I am not exploiting my family’s trauma for a blog post. I want to make that very clear before we begin. However, as we were driving on our way home, we were cracking jokes about it. By the time we all were safe in our crappy little house, we were really laughing about it. Apparently this family has learned to laugh through the rough times. I have never been so proud of my little guy and gals. Or my heroic husband. So now, we shall begin our story.
BTW- This is a long one. You might want to get a cup of coffee and go pee first.
It started off as a last minute idea to take a family walk. We were all ready to have some well deserved family time, and taking a walk together seemed like such a quaint idea. I will also let you know that my family has long made fun of me for constantly carrying my iPhone with me. Making jokes like “It’s not a part of the family, Mom. Put it down.”

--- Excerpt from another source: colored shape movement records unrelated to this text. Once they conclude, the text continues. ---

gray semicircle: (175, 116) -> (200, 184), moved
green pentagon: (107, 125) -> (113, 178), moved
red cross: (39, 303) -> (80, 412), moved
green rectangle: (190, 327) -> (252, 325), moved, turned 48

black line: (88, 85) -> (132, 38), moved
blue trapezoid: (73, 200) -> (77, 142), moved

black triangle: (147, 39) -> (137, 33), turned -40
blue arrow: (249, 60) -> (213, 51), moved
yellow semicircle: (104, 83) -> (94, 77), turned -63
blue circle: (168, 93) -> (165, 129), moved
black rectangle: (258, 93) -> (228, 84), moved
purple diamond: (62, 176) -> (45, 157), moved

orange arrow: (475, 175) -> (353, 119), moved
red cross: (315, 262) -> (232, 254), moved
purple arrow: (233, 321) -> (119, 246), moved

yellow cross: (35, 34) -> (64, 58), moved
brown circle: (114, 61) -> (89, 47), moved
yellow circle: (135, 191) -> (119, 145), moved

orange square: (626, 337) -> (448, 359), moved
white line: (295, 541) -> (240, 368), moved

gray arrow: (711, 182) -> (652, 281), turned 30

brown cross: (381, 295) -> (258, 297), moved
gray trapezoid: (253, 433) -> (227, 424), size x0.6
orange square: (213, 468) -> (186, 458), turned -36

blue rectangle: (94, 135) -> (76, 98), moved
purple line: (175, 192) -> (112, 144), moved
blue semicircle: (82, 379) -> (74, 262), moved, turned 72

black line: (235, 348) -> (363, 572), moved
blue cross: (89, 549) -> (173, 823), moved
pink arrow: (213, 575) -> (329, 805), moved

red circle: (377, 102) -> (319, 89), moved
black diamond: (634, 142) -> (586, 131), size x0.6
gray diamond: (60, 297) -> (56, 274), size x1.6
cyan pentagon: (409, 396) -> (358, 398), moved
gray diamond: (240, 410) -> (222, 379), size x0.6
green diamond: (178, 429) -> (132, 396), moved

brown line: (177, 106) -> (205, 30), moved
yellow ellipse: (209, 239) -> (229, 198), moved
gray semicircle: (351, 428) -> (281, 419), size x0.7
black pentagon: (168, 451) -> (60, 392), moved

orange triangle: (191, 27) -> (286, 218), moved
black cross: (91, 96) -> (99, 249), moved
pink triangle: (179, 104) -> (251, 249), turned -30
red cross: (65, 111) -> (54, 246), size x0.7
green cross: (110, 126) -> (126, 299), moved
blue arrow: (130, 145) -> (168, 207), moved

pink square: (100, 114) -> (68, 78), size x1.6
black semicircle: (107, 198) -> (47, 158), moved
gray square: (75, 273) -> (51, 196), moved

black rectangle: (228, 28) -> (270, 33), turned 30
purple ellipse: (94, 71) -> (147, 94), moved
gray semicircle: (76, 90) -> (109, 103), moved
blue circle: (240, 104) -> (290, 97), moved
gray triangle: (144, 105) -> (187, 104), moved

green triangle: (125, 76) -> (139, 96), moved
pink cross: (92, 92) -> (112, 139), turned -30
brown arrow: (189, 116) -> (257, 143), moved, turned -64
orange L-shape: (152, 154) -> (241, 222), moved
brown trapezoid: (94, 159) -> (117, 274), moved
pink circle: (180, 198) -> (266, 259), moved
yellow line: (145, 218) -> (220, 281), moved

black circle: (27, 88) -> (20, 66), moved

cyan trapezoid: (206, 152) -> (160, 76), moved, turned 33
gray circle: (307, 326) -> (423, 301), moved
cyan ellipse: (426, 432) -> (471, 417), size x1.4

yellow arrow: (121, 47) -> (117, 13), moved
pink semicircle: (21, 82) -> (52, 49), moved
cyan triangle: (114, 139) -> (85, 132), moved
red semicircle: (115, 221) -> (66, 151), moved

We decided as we were driving together that we should go to our county park and do a quick trail, at Tim's insistance. This is something we have done before, and most of the trails only take about a half hour to an hour. It was 7pm by the time we got there, and we found an unmarked trail and started off on our journey.
At first, it was really fun! We were all getting exercise, talking and laughing together, and decided this should be our new Sunday night routine. The trail kept getting longer, and we kept following the arrows. Pretty soon, we realized the sun was setting, so we started booking it. I have never power walked a trail until last night, but I was holding hands of kids and keeping their legs moving. And secretly trying to code to Matt that I was getting worried. The whole time I was writing the blog post in my head (as those of us who are serious bloggers do) about how dieting is like a trail that you aren’t sure where the end is, and you have to keep pressing on until you find the end. That is NOT where this blog is going today.
Pretty soon the trail got MIGHTY dark. I couldn’t see the trail anymore. It was at this point that my sweet little mini-me (Natalie) took the lead. I have never- in the entire almost 10 years she has been alive- seen such courage from my little lioness. She grabbed my hand and said “C’mon. I can still see the trail. We can do this.” And she led us a little further along. For the next 30 minutes, she was directing our family where to step, where not to step, and leading us through the darkness. Usually she is scared of her own shadow. Not during the time she was the head honcho, though. That girl had not one ounce of fear in her. I gained a new respect for her. She’s going to be ok out there in the world.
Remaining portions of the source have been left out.